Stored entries
----------
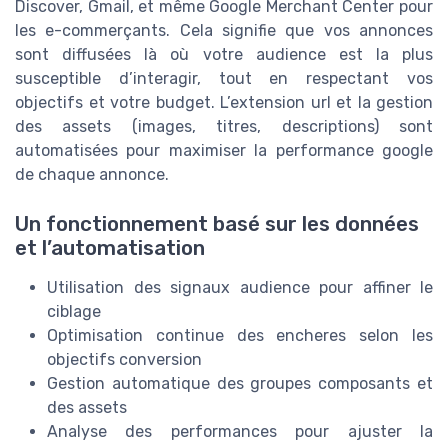
Discover, Gmail, et même Google Merchant Center pour
les e-commerçants. Cela signifie que vos annonces
sont diffusées là où votre audience est la plus
susceptible d’interagir, tout en respectant vos
objectifs et votre budget. L’extension url et la gestion
des assets (images, titres, descriptions) sont
automatisées pour maximiser la performance google
de chaque annonce.
Un fonctionnement basé sur les données
et l’automatisation
Utilisation des signaux audience pour affiner le
ciblage
Optimisation continue des encheres selon les
objectifs conversion
Gestion automatique des groupes composants et
des assets
Analyse des performances pour ajuster la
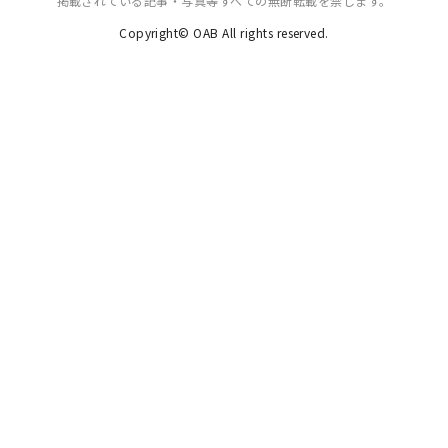
掲載されている記事・写真等すべての無断転載を禁じます。
Copyright© OAB All rights reserved.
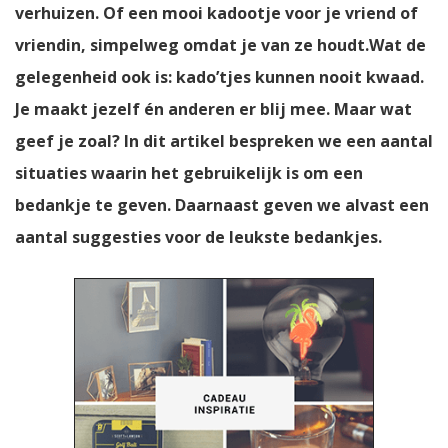
verhuizen. Of een mooi kadootje voor je vriend of
vriendin, simpelweg omdat je van ze houdt.Wat de
gelegenheid ook is: kado’tjes kunnen nooit kwaad.
Je maakt jezelf én anderen er blij mee. Maar wat
geef je zoal? In dit artikel bespreken we een aantal
situaties waarin het gebruikelijk is om een
bedankje te geven. Daarnaast geven we alvast een
aantal suggesties voor de leukste bedankjes.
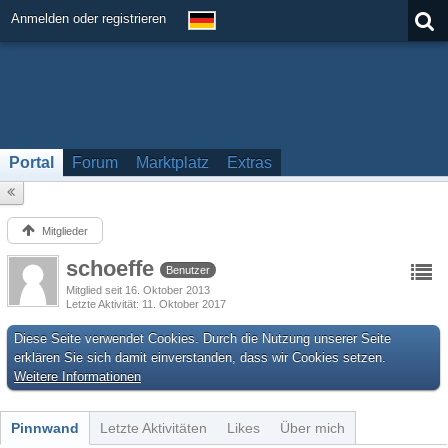
Anmelden oder registrieren
Portal
Forum
Marktplatz
Extras
Mitglieder
schoeffe
Benutzer
Mitglied seit 16. Oktober 2013
Letzte Aktivität
11. Oktober 2017
Diese Seite verwendet Cookies. Durch die Nutzung unserer Seite
erklären Sie sich damit einverstanden, dass wir Cookies setzen.
Weitere Informationen
Pinnwand
Letzte Aktivitäten
Likes
Über mich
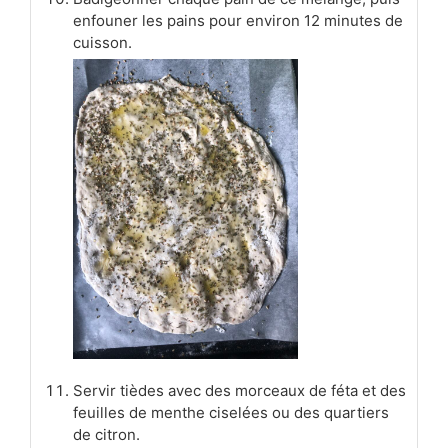
enfouner les pains pour environ 12 minutes de
cuisson.
Servir tièdes avec des morceaux de féta et des
feuilles de menthe ciselées ou des quartiers
de citron.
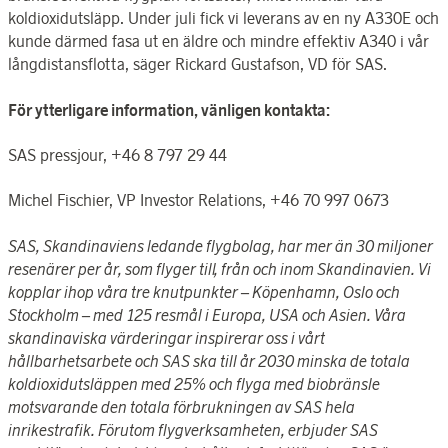
koldioxidutsläpp. Under juli fick vi leverans av en ny A330E och
kunde därmed fasa ut en äldre och mindre effektiv A340 i vår
långdistansflotta, säger Rickard Gustafson, VD för SAS.
För ytterligare information, vänligen kontakta:
SAS pressjour, +46 8 797 29 44
Michel Fischier, VP Investor Relations, +46 70 997 0673
SAS, Skandinaviens ledande flygbolag, har mer än 30 miljoner
resenärer per år, som flyger till, från och inom Skandinavien. Vi
kopplar ihop våra tre knutpunkter – Köpenhamn, Oslo och
Stockholm – med 125 resmål i Europa, USA och Asien. Våra
skandinaviska värderingar inspirerar oss i vårt
hållbarhetsarbete och SAS ska till år 2030 minska de totala
koldioxidutsläppen med 25% och flyga med biobränsle
motsvarande den totala förbrukningen av SAS hela
inrikestrafik. Förutom flygverksamheten, erbjuder SAS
----------
_Required action_: Retype exactly, please, the span from the line holding "automatisées pour maximiser" through the closing line of the data, both ends included, without the pictures.

_Result for this exercise_:
automatisées pour maximiser la performance google
de chaque annonce.
Un fonctionnement basé sur les données
et l’automatisation
Utilisation des signaux audience pour affiner le
ciblage
Optimisation continue des encheres selon les
objectifs conversion
Gestion automatique des groupes composants et
des assets
Analyse des performances pour ajuster la
掲載されている記事・写真等すべての無断転載を禁じます。
Copyright© OAB All rights reserved.
verhuizen. Of een mooi kadootje voor je vriend of
vriendin, simpelweg omdat je van ze houdt.Wat de
gelegenheid ook is: kado’tjes kunnen nooit kwaad.
Je maakt jezelf én anderen er blij mee. Maar wat
geef je zoal? In dit artikel bespreken we een aantal
situaties waarin het gebruikelijk is om een
bedankje te geven. Daarnaast geven we alvast een
aantal suggesties voor de leukste bedankjes.
Anmelden oder registrieren
Portal
Forum
Marktplatz
Extras
Mitglieder
schoeffe
Benutzer
Mitglied seit 16. Oktober 2013
Letzte Aktivität
11. Oktober 2017
Diese Seite verwendet Cookies. Durch die Nutzung unserer Seite
erklären Sie sich damit einverstanden, dass wir Cookies setzen.
Weitere Informationen
Pinnwand
Letzte Aktivitäten
Likes
Über mich
enfouner les pains pour environ 12 minutes de
cuisson.
Servir tièdes avec des morceaux de féta et des
feuilles de menthe ciselées ou des quartiers
de citron.
koldioxidutsläpp. Under juli fick vi leverans av en ny A330E och
kunde därmed fasa ut en äldre och mindre effektiv A340 i vår
långdistansflotta, säger Rickard Gustafson, VD för SAS.
För ytterligare information, vänligen kontakta:
SAS pressjour, +46 8 797 29 44
Michel Fischier, VP Investor Relations, +46 70 997 0673
SAS, Skandinaviens ledande flygbolag, har mer än 30 miljoner
resenärer per år, som flyger till, från och inom Skandinavien. Vi
kopplar ihop våra tre knutpunkter – Köpenhamn, Oslo och
Stockholm – med 125 resmål i Europa, USA och Asien. Våra
skandinaviska värderingar inspirerar oss i vårt
hållbarhetsarbete och SAS ska till år 2030 minska de totala
koldioxidutsläppen med 25% och flyga med biobränsle
motsvarande den totala förbrukningen av SAS hela
inrikestrafik. Förutom flygverksamheten, erbjuder SAS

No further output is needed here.